UTANG Luar Negeri (ULN) Indonesia di akhir tahun lalu atau Kuartal IV 2021 mencapai USD 451,1 miliar atau sekitar Rp 5.935,23 triliun (kurs Rp 14.300). Angka ini menurun 0,4 persen jika dibandingkan periode yang sama di akhir 2020.
Penurunan ULN tersebut merupakan pertama kalinya sejak 2011. Secara rinci, ULN di 2011 mencapai USD 225,4 miliar, 2012 sebesar USD 252,4 miliar, 2013 sebesar USD 266,1 miliar, 2014 sebesar USD 293,3 miliar, dan 2015 sebesar USD 310,7 miliar.

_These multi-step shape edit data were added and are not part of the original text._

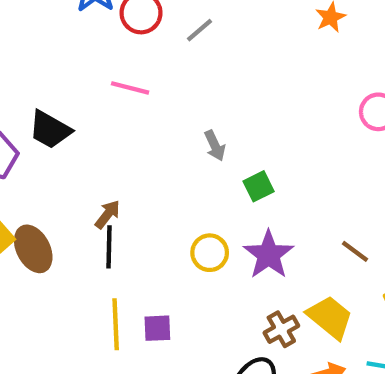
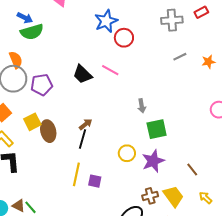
gray line: (199, 30) -> (180, 57), moved
black trapezoid: (50, 130) -> (82, 74), moved
green square: (259, 186) -> (157, 129), size x1.5

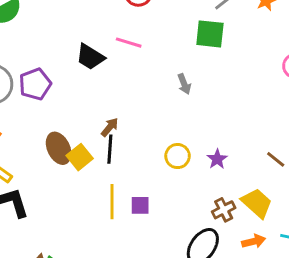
yellow square: (32, 122) -> (80, 157), moved
green square: (157, 129) -> (210, 34), moved, turned 30
purple star: (153, 161) -> (217, 159), size x0.6

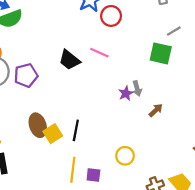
brown arrow: (110, 127) -> (156, 110), moved
yellow circle: (178, 156) -> (125, 156), moved
purple star: (217, 159) -> (126, 93), moved

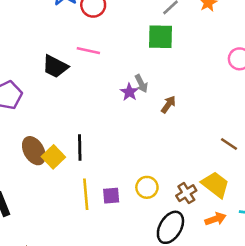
yellow circle: (125, 156) -> (147, 187), moved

“Perkembangan tersebut disebabkan oleh penurunan posisi ULN sektor publik (pemerintah dan bank sentral) dan sektor swasta,” ujar Direktur Eksekutif Kepala Departemen Komunikasi BI, Erwin Haryono, dalam keterangan resmi, Selasa (15/2/2022).
Secara tahunan, posisi ULN pada kuartal IV 2021 turun 0,4 persen, setelah tumbuh 3,8 persen pada kuartal sebelumnya.
Jika dirinci, ULN pemerintah US$200,2 miliar atau turun dari posisi kuartal sebelumnya, US$205,5 miliar. Secara tahunan, ULN pemerintah turun 3 persen setelah menanjak 4,1 persen pada kuartal III 2021.
“Penurunan ULN terjadi seiring beberapa seri Surat Berharga Negara (SBN) yang jatuh tempo dan pelunasan sebagian pokok pinjaman di kuartal IV 2021,” ujarnya.
Di samping itu, volatilitas di pasar keuangan global yang cenderung tinggi turut berpengaruh pada perpindahan investasi dari SBN ke instrumen lain, sehingga mengurangi porsi kepemilikan investor asing pada SBN.
Penurunan juga terjadi pada utang luar negeri swasta dari US$209,3 miliar menjadi US$205,9 miliar. Secara tahunan, ULN swasta merosot 0,9 persen pada kuartal IV 2021, usai tumbuh 0,6 persen pada kuartal sebelumnya.
“Perkembangan tersebut disebabkan oleh semakin dalamnya kontraksi ULN lembaga keuangan (financial corporations) menjadi 4,2 persen (yoy), dari kontraksi kuartal sebelumnya 2,7 persen (yoy), dan kontraksi ULN korporasi bukan lembaga keuangan (nonfinancial corporations) menjadi sekitar 0,01 persen, setelah tumbuh 1,5 persen (yoy) pada kuartal III 2021,” ujarnya.
Meski bertambah, BI mengklaim utang luar negeri Indonesia saat ini masih cukup sehat. Itu tercermin dari rasio utang luar negeri terhadap PDB yang masih terjaga di kisaran 35 persen.
Rasio utang tersebut turun dibandingkan kuartal sebelumnya yang sempat menyentuh 37 persen. Selain itu, kesehatan utang juga tercermin dari porsi utang luar negeri yang 88,3 persen di antaranya jangka panjang.
Agar kesehatan utang itu terus terjaga, Erwin menerangkan BI dan pemerintah akan terus berupaya memperkuat koordinasi dan pemantauan perkembangan utang luar negeri. Selain itu, pemerintah dan BI juga akan menerapkan prinsip kehati-hatian dalam pengelolaan utang tersebut.
“Peran ULN juga akan terus dioptimalkan dalam menopang pembiayaan pembangunan dan mendorong pemulihan ekonomi nasional, dengan meminimalisasi risiko yang dapat memengaruhi stabilitas perekonomian,” ujarnya.